> **Assignment**
Find the line containing "BONS CADEAUX", then output it and every line after it through the end of the listing below, exactly as written.
** Opening Data shown block **
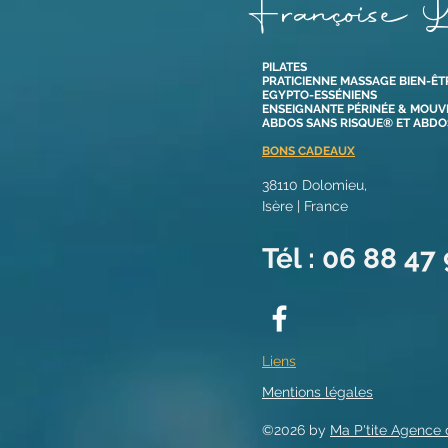
Françoise L
PILATES
PRATICIENNE MASSAGE BIEN-ÊT
EGYPTO-ESSÉNIENS
ENSEIGNANTE PÉRINÉE & MOU
ABDOS SANS RISQUE® ET ABD
BONS CADEAUX
38110 Dolomieu,
Isère | France​
Tél : 06 88 47
Liens
Mentions légales
©2026 by
Ma P'tite Agence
** Closing Data shown block **
> **Answer for this exercise**
BONS CADEAUX
38110 Dolomieu,
Isère | France​
Tél : 06 88 47
Liens
Mentions légales
©2026 by
Ma P'tite Agence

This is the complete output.